This tale begins with a bomb at the Wartime Claims and Inquiry Office. Eli Lavon, who runs this office is critically injured. His employees, Reveka and Sarah are killed. Eli Lavon is an Israeli but he has a closer connection to the Israeli Secret Service known as the Office. In the early 70’s he worked for them and the skills he possesses are legendary. Gabriel, art restorer and Israeli spy, leaves another Bellini in another Venetian Cathedral to find out why the Wartime Claims and Inquiry Office was bombed and why his friend Eli Lavon is lying unconscious in a hospital in Vienna.

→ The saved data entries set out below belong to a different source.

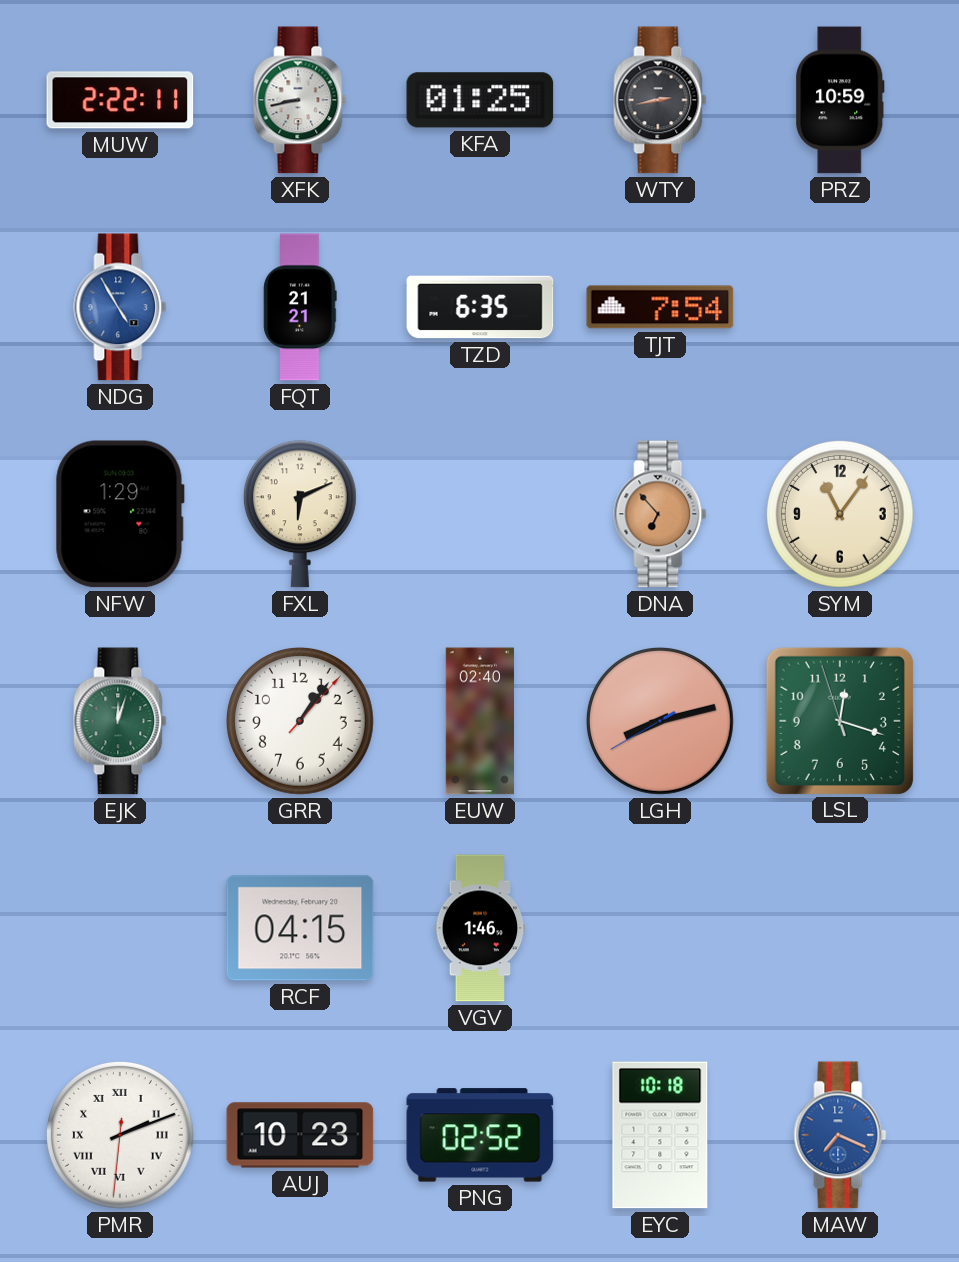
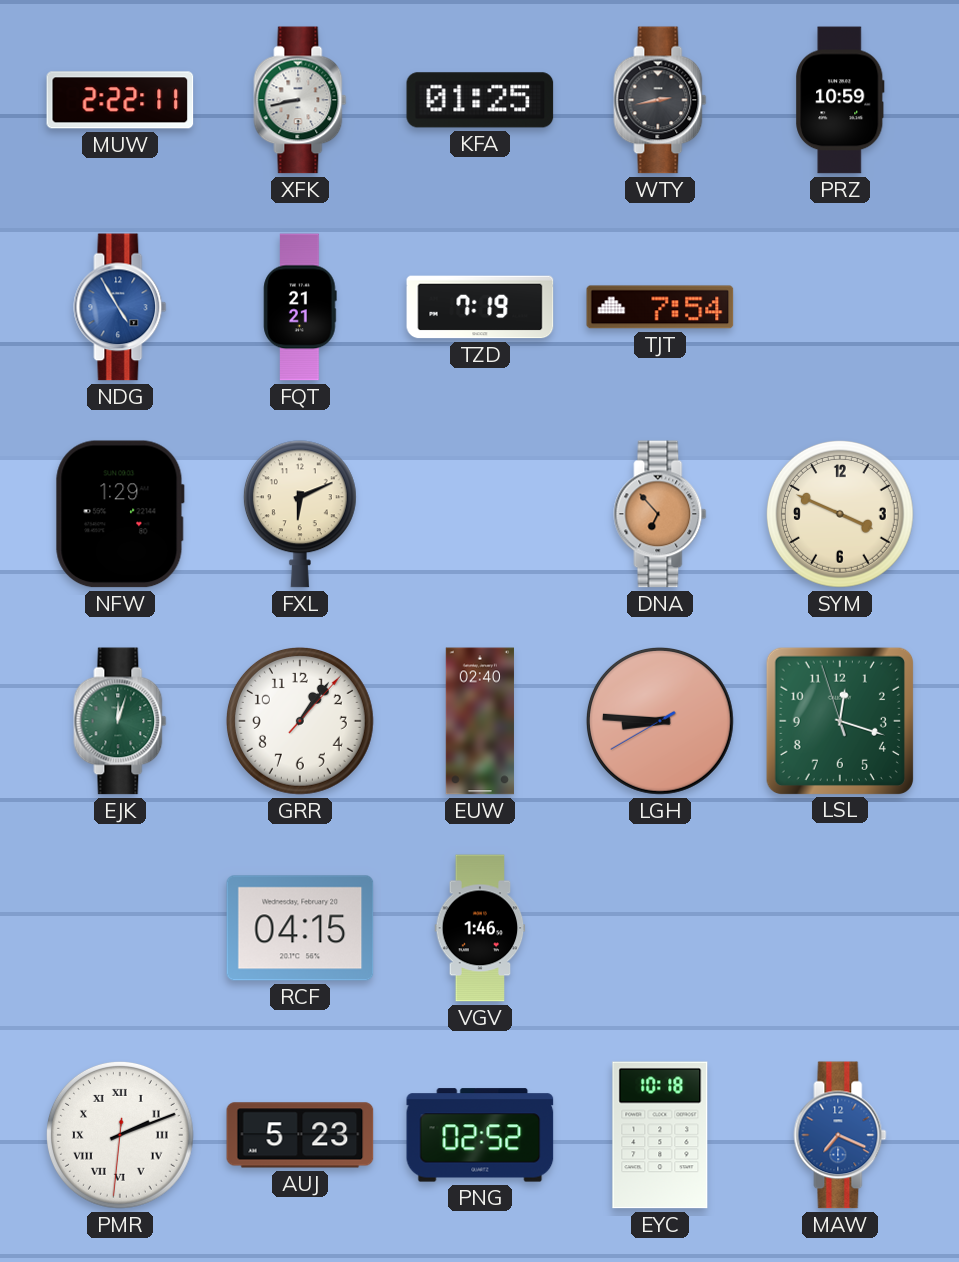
TZD: 6:35 -> 7:19
SYM: 11:06 -> 3:49
LGH: 8:12 -> 8:45
AUJ: 10:23 -> 5:23
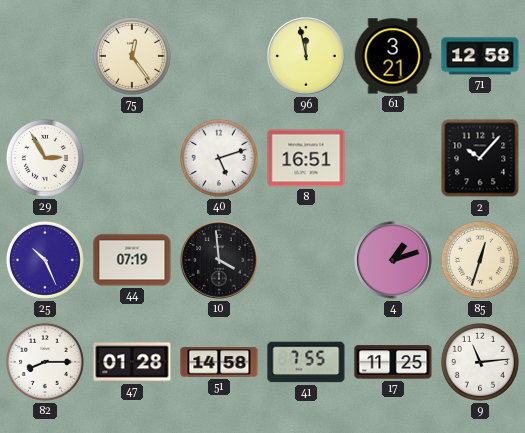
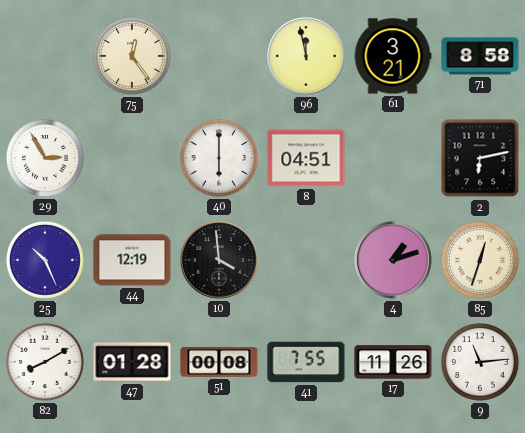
71: 12:58 -> 8:58
40: 5:12 -> 6:00
8: 16:51 -> 04:51
2: 10:07 -> 6:13
44: 07:19 -> 12:19
82: 8:15 -> 8:10
51: 14:58 -> 00:08
17: 11:25 -> 11:26
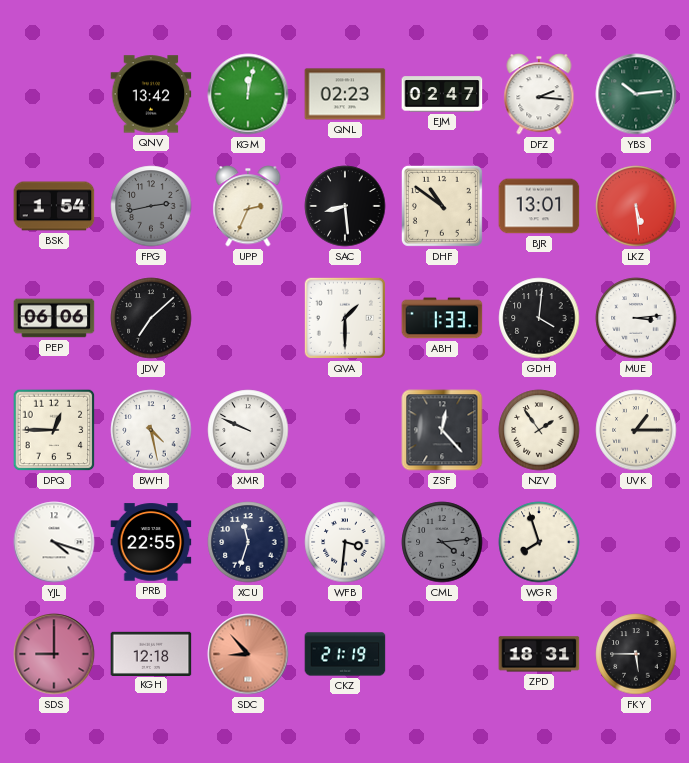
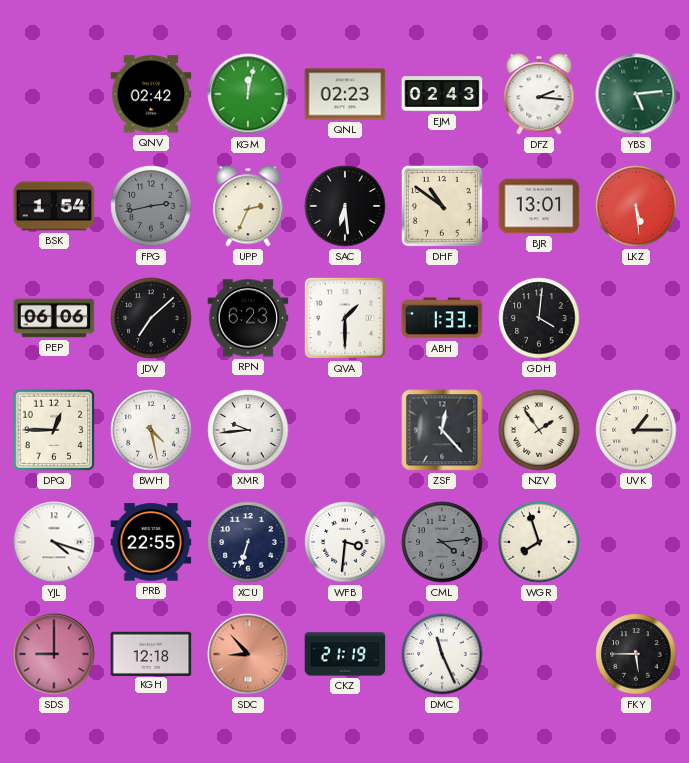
QNV: 13:42 -> 02:42
EJM: 02:47 -> 02:43
YBS: 10:14 -> 5:14
SAC: 8:29 -> 6:29
RPN: none -> 6:23
MUE: 3:14 -> none
XMR: 9:49 -> 9:44
XCU: 11:33 -> 6:33
DMC: none -> 11:26
ZPD: 18:31 -> none
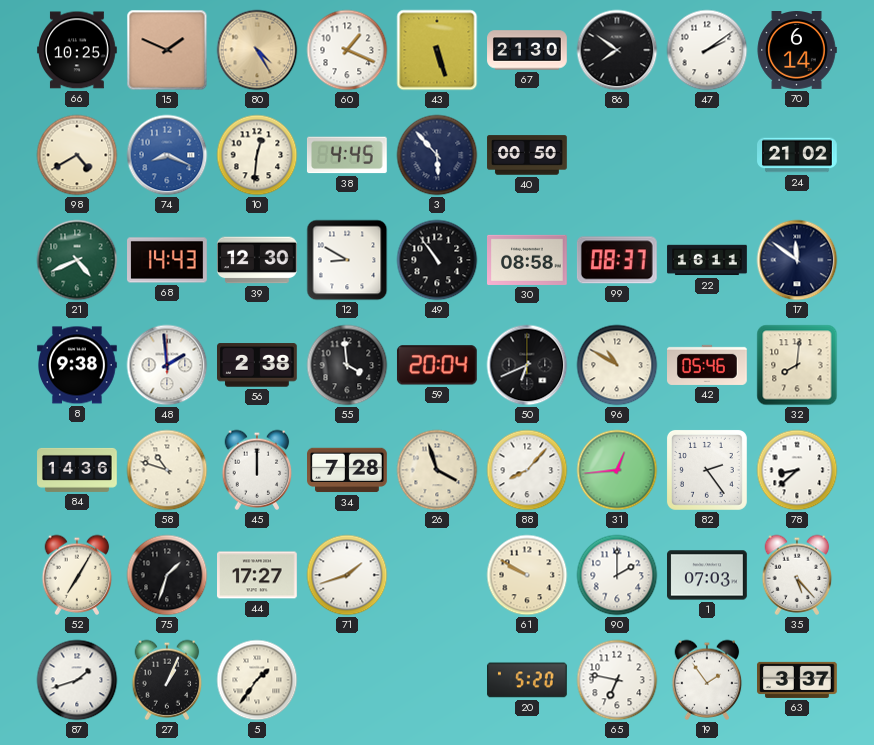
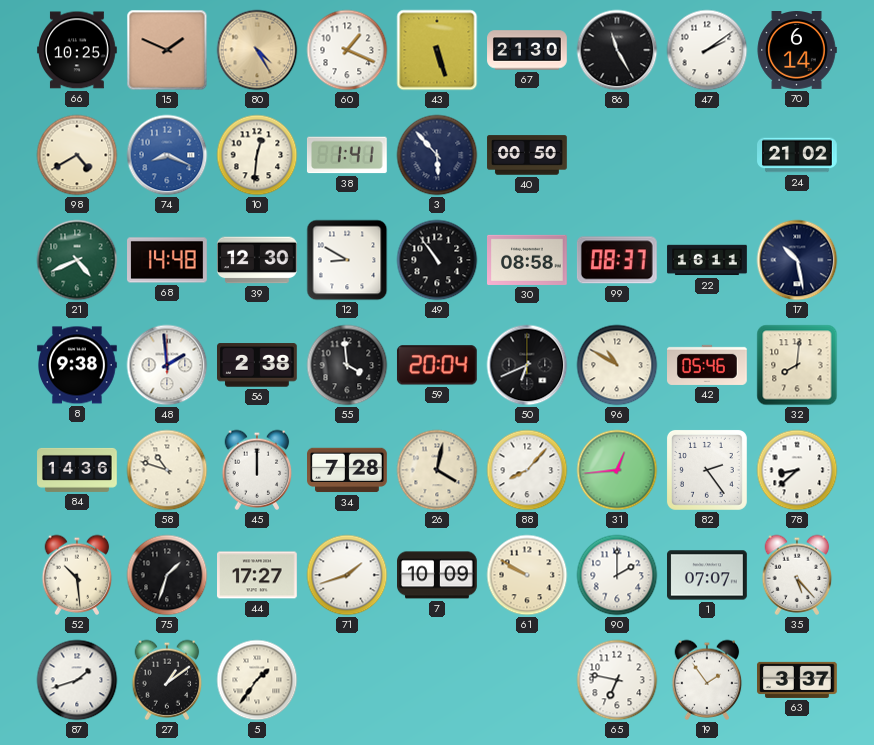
86: 7:51 -> 11:25
38: 4:45 -> 1:41
68: 14:43 -> 14:48
17: 11:51 -> 10:28
26: 3:57 -> 4:02
52: 7:05 -> 10:29
7: none -> 10:09
1: 07:03 -> 07:07
27: 1:04 -> 1:09
20: 5:20 -> none
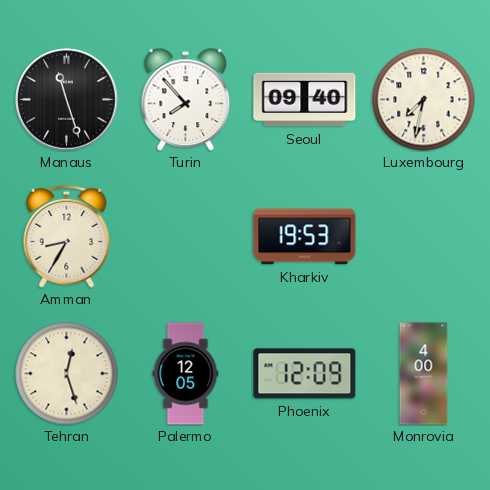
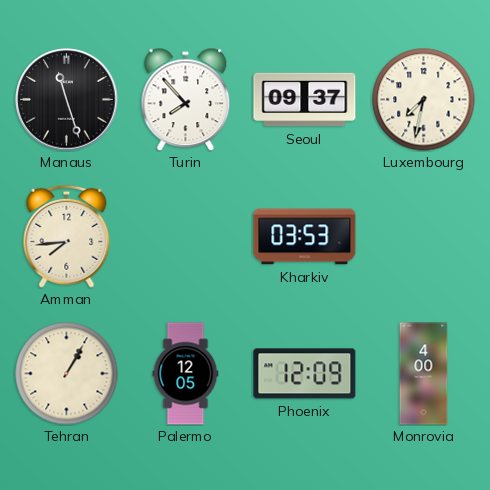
Seoul: 09:40 -> 09:37
Amman: 8:35 -> 7:44
Kharkiv: 19:53 -> 03:53
Tehran: 12:27 -> 1:05
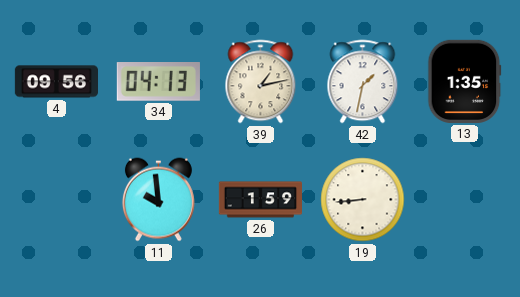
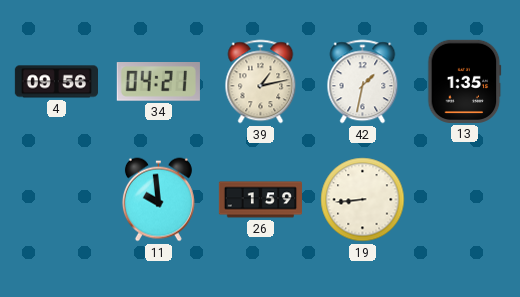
34: 04:13 -> 04:21
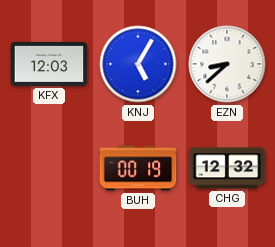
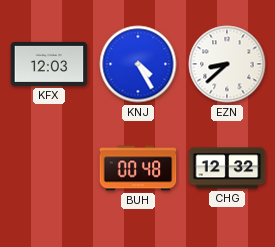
KNJ: 5:05 -> 4:25
BUH: 00:19 -> 00:48
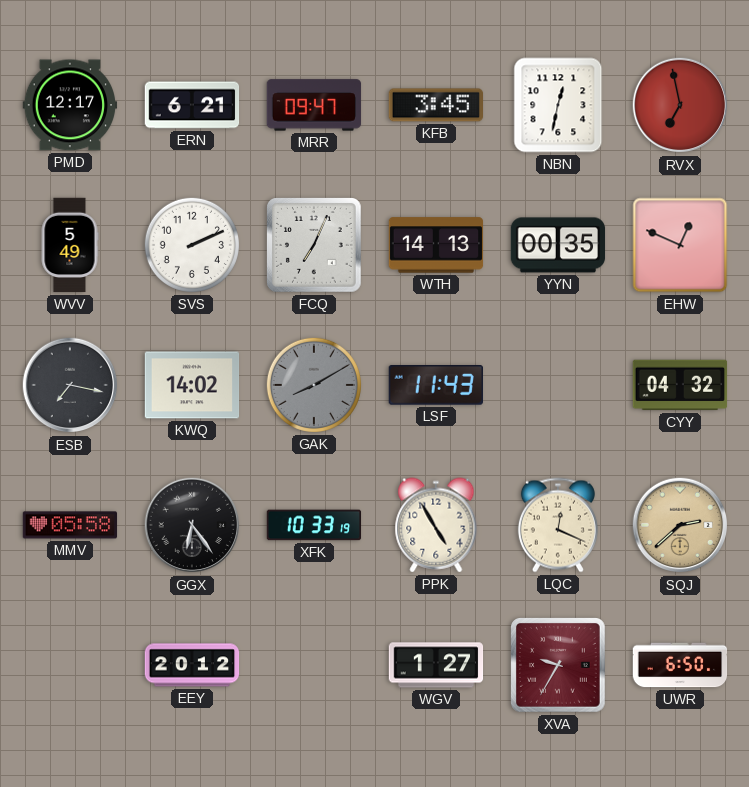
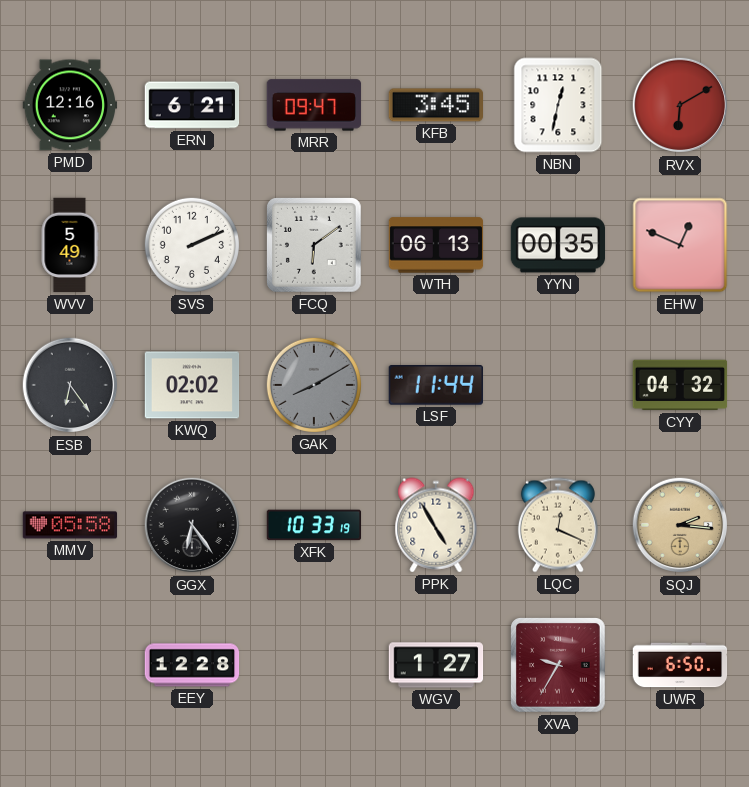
PMD: 12:17 -> 12:16
RVX: 6:58 -> 6:10
FCQ: 7:04 -> 6:09
WTH: 14:13 -> 06:13
ESB: 7:17 -> 6:24
KWQ: 14:02 -> 02:02
LSF: 11:43 -> 11:44
SQJ: 2:38 -> 2:16
EEY: 20:12 -> 12:28
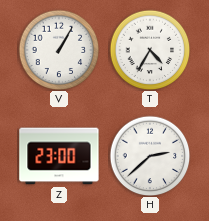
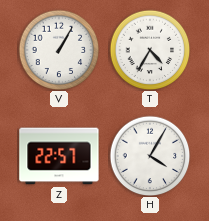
Z: 23:00 -> 22:57
H: 2:38 -> 4:05
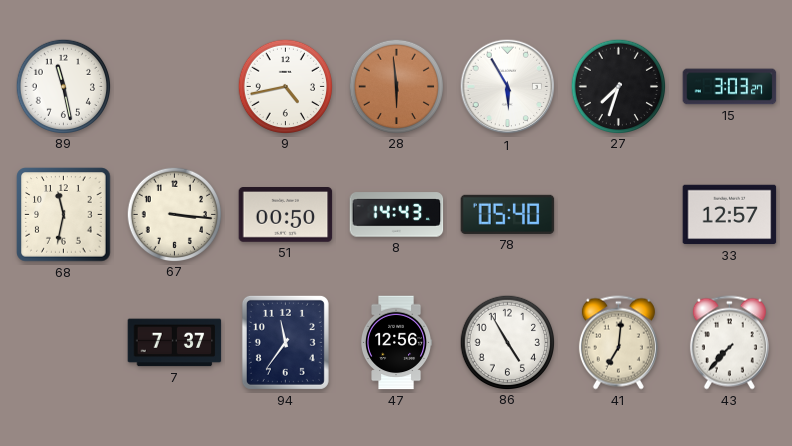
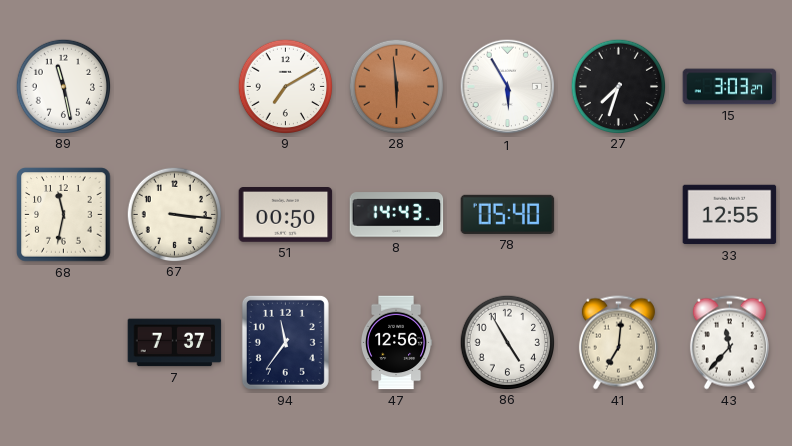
9: 4:43 -> 7:10
33: 12:57 -> 12:55
43: 7:37 -> 11:37
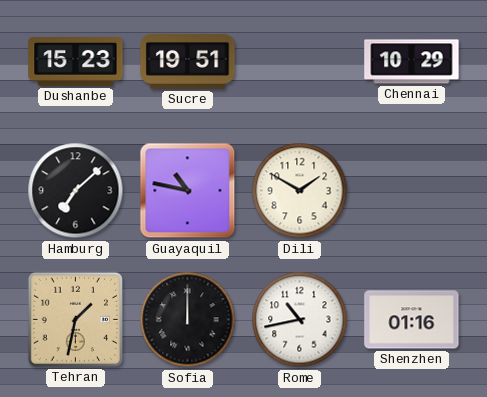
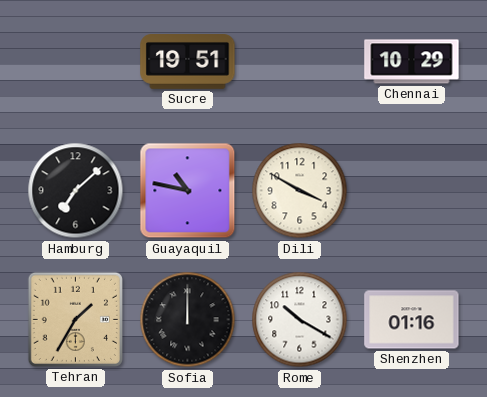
Dushanbe: 15:23 -> none
Dili: 1:50 -> 3:50
Tehran: 1:32 -> 1:35
Rome: 10:43 -> 10:20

Clues lead Allon to a Nazi hiding under a new name in Vienna. At least he seems to be this certain Nazi, but research is necessary to confirm it, even involving travel to South America. This hidden Nazi basically worked for the Germans as an eraser. Mass graves full of dead bodies were beginning to show signs of what had been hidden under too little earth. It was this man’s job to uncover these putrefying mass graves full of Jewish people who had been gassed or executed and to sanitize them by burning the remains and scattering the ashes. Of course this would also erase any evidence of what the German’s had been doing. This particular Nazi had value because he had devised a way to make a fire that was hot enough to do the sad job. He used Jewish prisoners to do the macabre work and the ashes and bones were moved to local rivers and streams. He never got to erase all of the evidence because the German’s ran out of time and lost the war.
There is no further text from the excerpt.